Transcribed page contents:
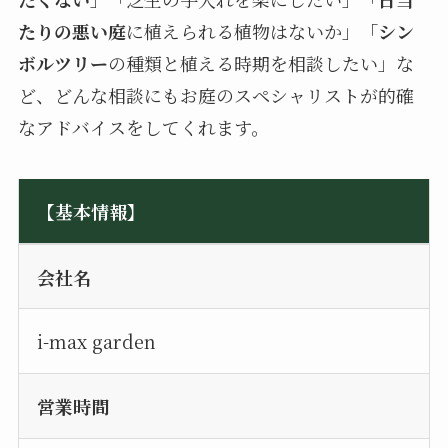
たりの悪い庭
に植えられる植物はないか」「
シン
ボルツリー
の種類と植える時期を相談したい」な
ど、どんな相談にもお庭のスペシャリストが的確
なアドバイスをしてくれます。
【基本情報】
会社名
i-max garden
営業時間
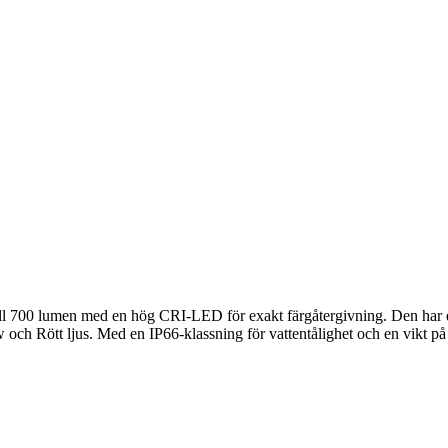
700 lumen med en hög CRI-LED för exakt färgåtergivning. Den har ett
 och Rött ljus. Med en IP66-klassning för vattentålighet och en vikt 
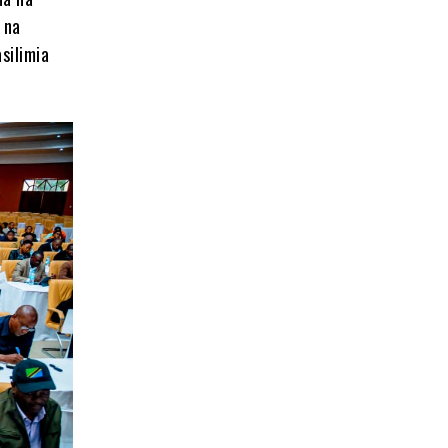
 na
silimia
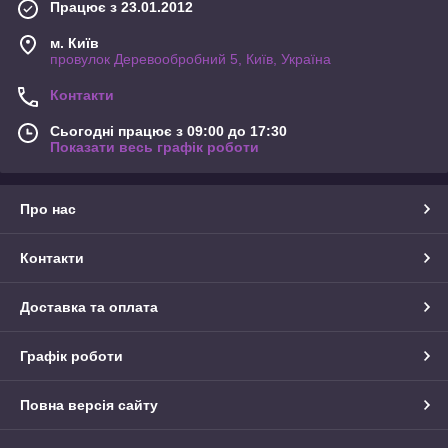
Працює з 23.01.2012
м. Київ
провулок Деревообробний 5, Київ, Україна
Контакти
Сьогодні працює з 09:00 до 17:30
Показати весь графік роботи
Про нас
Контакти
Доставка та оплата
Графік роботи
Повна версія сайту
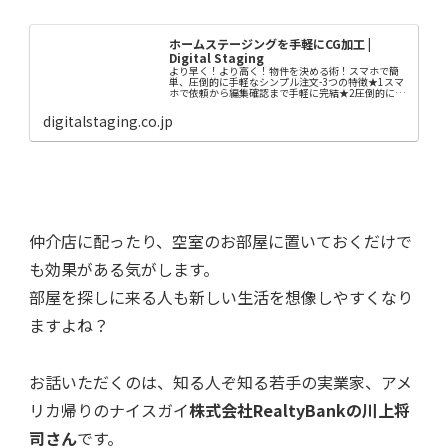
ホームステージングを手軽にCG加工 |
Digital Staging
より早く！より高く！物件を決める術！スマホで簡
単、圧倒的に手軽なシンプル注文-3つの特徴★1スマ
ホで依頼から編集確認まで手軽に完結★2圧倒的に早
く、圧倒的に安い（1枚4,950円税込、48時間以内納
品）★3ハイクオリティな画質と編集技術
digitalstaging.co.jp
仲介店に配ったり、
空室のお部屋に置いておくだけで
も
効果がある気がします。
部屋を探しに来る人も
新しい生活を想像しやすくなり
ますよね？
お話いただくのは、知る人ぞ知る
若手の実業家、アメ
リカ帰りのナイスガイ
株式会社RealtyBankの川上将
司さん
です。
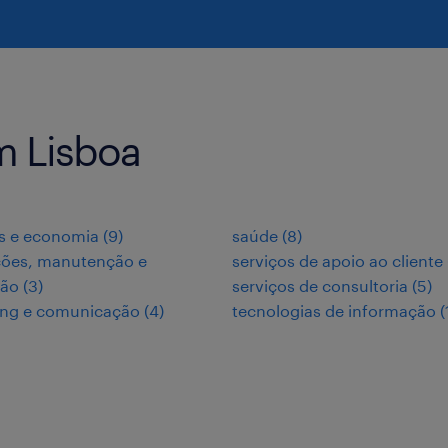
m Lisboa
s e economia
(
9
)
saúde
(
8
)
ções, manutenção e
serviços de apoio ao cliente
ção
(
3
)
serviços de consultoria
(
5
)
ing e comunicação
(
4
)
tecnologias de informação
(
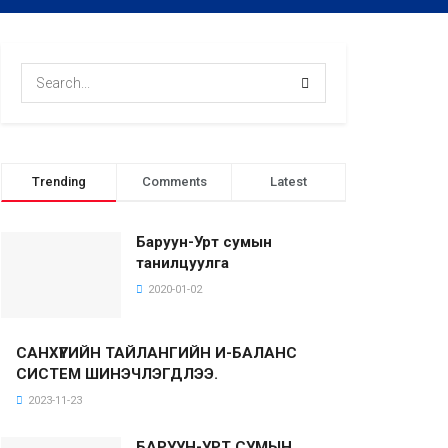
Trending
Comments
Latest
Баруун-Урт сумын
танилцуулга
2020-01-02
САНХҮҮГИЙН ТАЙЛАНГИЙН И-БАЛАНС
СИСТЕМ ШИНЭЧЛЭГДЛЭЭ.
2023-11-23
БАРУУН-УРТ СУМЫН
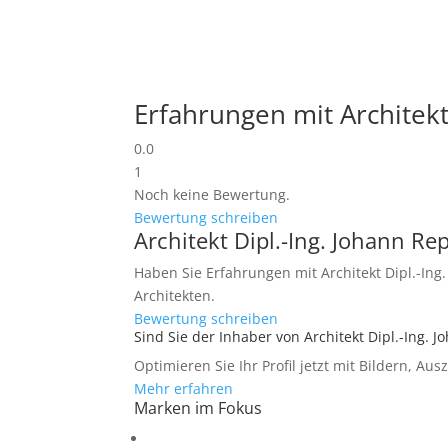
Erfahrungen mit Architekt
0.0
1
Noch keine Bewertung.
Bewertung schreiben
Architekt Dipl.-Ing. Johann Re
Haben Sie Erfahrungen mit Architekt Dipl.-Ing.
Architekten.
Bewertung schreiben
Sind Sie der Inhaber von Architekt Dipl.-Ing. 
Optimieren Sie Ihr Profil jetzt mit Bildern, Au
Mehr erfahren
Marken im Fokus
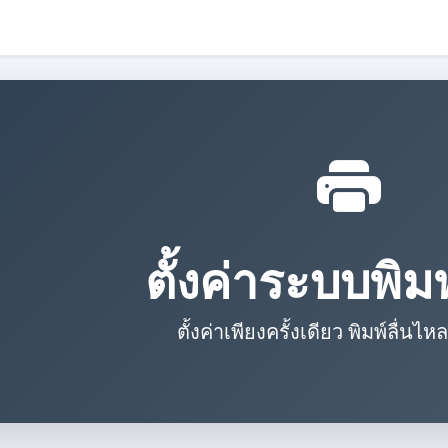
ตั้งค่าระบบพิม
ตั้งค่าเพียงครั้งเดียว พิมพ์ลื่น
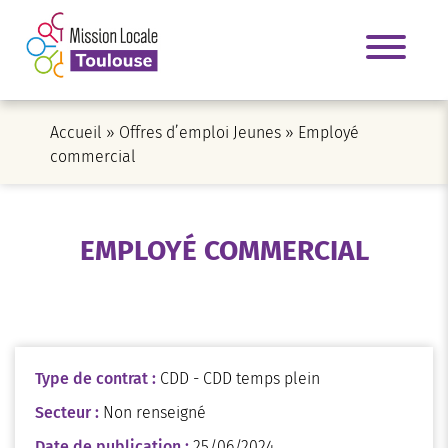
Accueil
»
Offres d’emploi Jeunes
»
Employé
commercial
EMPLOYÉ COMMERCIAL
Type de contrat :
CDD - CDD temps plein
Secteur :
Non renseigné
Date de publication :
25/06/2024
* * *
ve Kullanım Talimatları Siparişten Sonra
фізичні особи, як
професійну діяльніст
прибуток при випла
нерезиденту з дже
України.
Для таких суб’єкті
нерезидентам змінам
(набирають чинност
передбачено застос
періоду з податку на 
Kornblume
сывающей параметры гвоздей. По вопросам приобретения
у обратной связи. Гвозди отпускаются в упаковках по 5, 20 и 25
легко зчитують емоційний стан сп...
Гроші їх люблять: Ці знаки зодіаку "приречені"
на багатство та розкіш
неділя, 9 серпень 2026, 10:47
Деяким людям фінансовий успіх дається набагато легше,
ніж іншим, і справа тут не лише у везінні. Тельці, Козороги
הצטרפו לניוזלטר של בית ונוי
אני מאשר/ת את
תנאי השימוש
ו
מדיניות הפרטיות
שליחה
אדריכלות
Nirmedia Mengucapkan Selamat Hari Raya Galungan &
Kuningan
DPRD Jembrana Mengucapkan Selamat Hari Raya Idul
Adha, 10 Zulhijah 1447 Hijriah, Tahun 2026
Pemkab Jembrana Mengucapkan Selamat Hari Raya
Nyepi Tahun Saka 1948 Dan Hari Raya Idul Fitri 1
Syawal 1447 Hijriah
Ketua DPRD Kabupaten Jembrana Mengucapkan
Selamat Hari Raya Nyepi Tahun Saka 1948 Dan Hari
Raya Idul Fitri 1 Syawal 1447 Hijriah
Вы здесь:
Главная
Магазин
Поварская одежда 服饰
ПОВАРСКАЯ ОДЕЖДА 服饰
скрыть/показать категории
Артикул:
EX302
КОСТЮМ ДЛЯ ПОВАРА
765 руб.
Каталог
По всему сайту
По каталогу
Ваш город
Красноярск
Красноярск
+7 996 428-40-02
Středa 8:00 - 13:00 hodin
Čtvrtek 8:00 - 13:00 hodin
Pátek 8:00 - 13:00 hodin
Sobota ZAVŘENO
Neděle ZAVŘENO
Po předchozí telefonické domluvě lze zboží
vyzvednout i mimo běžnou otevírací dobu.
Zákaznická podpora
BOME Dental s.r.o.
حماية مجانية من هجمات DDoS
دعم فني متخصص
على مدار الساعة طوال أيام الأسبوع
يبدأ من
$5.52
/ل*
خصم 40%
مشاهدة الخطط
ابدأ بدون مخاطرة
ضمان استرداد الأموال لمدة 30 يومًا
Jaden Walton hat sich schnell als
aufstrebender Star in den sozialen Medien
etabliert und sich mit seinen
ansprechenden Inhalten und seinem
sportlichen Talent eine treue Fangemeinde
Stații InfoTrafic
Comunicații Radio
--
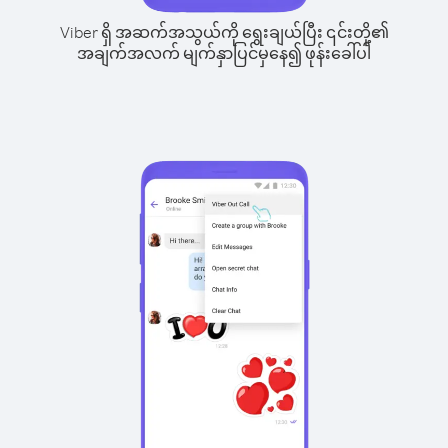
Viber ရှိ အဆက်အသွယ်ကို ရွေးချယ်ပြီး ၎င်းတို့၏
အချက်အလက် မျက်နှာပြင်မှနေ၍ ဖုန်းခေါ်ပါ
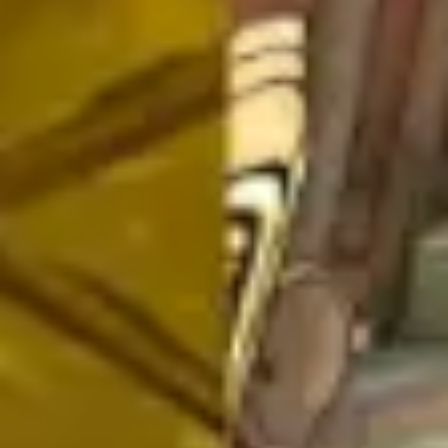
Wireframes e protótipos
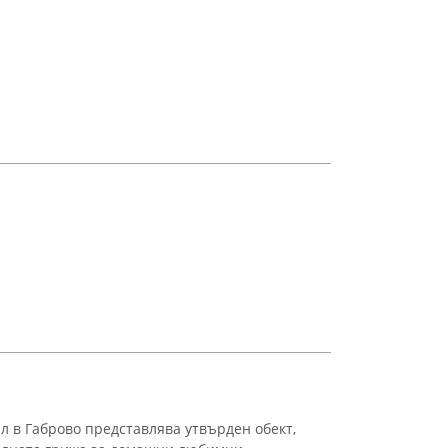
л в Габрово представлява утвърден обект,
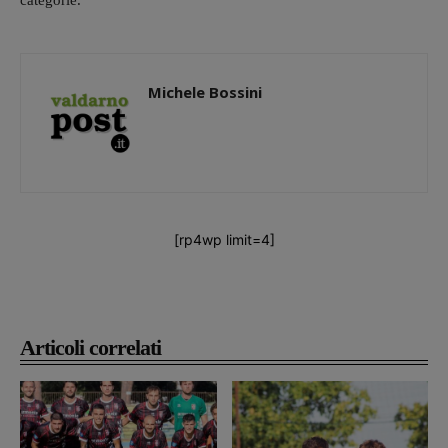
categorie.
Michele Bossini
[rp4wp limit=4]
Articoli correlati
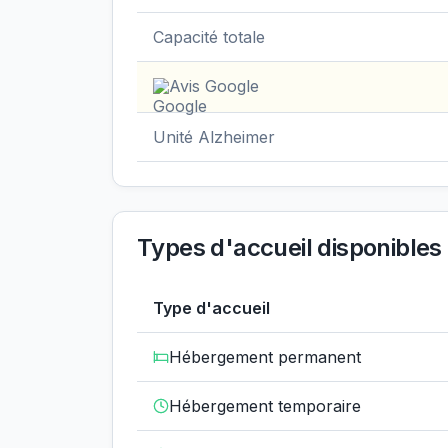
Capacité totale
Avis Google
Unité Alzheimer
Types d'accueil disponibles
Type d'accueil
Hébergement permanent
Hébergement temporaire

● **WORK TO COMPLETE**
The stretch above running from the line with "i-max garden" through the line with "Sind Sie der" is all you should copy, exactly, leaving out the pictures.

● **TASK RESPONSE**
i-max garden
営業時間
700 lumen med en hög CRI-LED för exakt färgåtergivning. Den har ett
 och Rött ljus. Med en IP66-klassning för vattentålighet och en vikt 
 na
silimia
Працює з 23.01.2012
м. Київ
провулок Деревообробний 5, Київ, Україна
Контакти
Сьогодні працює з 09:00 до 17:30
Показати весь графік роботи
Про нас
Контакти
Доставка та оплата
Графік роботи
Повна версія сайту
ホームステージングを手軽にCG加工 |
Digital Staging
より早く！より高く！物件を決める術！スマホで簡
単、圧倒的に手軽なシンプル注文-3つの特徴★1スマ
ホで依頼から編集確認まで手軽に完結★2圧倒的に早
く、圧倒的に安い（1枚4,950円税込、48時間以内納
品）★3ハイクオリティな画質と編集技術
digitalstaging.co.jp
仲介店に配ったり、
空室のお部屋に置いておくだけで
も
効果がある気がします。
部屋を探しに来る人も
新しい生活を想像しやすくなり
ますよね？
お話いただくのは、知る人ぞ知る
若手の実業家、アメ
リカ帰りのナイスガイ
株式会社RealtyBankの川上将
司さん
です。
m Lisboa
s e economia
(
9
)
saúde
(
8
)
ções, manutenção e
serviços de apoio ao cliente
ção
(
3
)
serviços de consultoria
(
5
)
ing e comunicação
(
4
)
tecnologias de informação
(
Trending
Comments
Latest
Баруун-Урт сумын
танилцуулга
2020-01-02
САНХҮҮГИЙН ТАЙЛАНГИЙН И-БАЛАНС
СИСТЕМ ШИНЭЧЛЭГДЛЭЭ.
2023-11-23
БАРУУН-УРТ СУМЫН
Erfahrungen mit Architekt
0.0
1
Noch keine Bewertung.
Bewertung schreiben
Architekt Dipl.-Ing. Johann Re
Haben Sie Erfahrungen mit Architekt Dipl.-Ing.
Architekten.
Bewertung schreiben
Sind Sie der Inhaber von Architekt Dipl.-Ing. 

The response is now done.